You are viewing a plain text version of this content. The canonical link for it is here.
Posted to solr-user@lucene.apache.org by Tony Paloma <to...@valvesoftware.com> on 2013/08/03 00:00:18 UTC

Unexpected behavior when sorting groups

I'm using field collapsing to group documents by a single field and have run into something unexpected with how sorting of the groups works. Right now I have each group return one document. The documents within each group are sorted by a field ("price") in ascending order using group.sort so that the document returned for each group in the search results is the cheapest document of the group. If I sort the groups amongst themselves using sort=price asc, I get what I expect with groups having documents whose lowest price value is low show first and groups having documents whose lowest price value is high show last.

If I change this to sort on price desc, what happens is not what I would expect. I would like the groups to be returned in reverse order from what happened when sorting by price asc. Instead, what happens is the groups are sorted in descending order according to the highest priced document in each group. I want groups to be sorted in descending order according to the lowest priced document in each group, but it appears this is not possible. In other words, it appears sorting when groups are involved is limited to either MAX([field]) DESC or MIN([field]) ASC. The other two combinations are not possible. Does anyone know whether or not this is in fact impossible, and if not, how I might put in a feature request?

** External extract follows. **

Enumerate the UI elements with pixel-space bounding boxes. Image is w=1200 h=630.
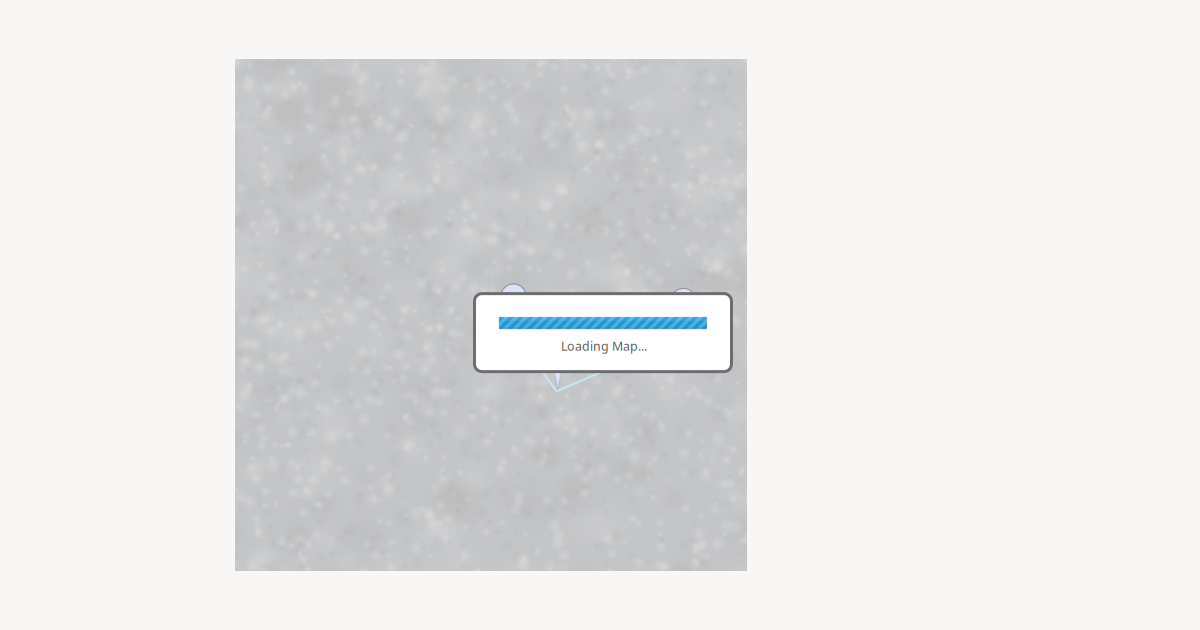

Re: Unexpected behavior when sorting groups

Posted by Paul Masurel <pa...@gmail.com>.
On Mon, Aug 5, 2013 at 2:42 AM, Tony Paloma <to...@valvesoftware.com> wrote:

> Thanks Paul. That's helpful. I'm not familiar with the concept of custom
> caches. Would this be custom Java code or something defined in the
> config/schema? Can you point me to some documentation?
>
>
My solution requires both writing custom java code and define stuff in your
solr.config.
I'm waiting for approval to release my plugin, but I'm afraid I don't have
any
visibility on the length of the process.

There is only the bare minimum in the documentation.
http://wiki.apache.org/solr/SolrCaching

Write a class extending

*public class YourCache extends SolrCacheBase implements
SolrCache<BytesRef,Double>*

You just add some XML in your solr config to instantiate your custom cache.
At each commit, Solr will call warm... You can inline the code to recompute
all your min price here or delegate it to a CacheRegenerator.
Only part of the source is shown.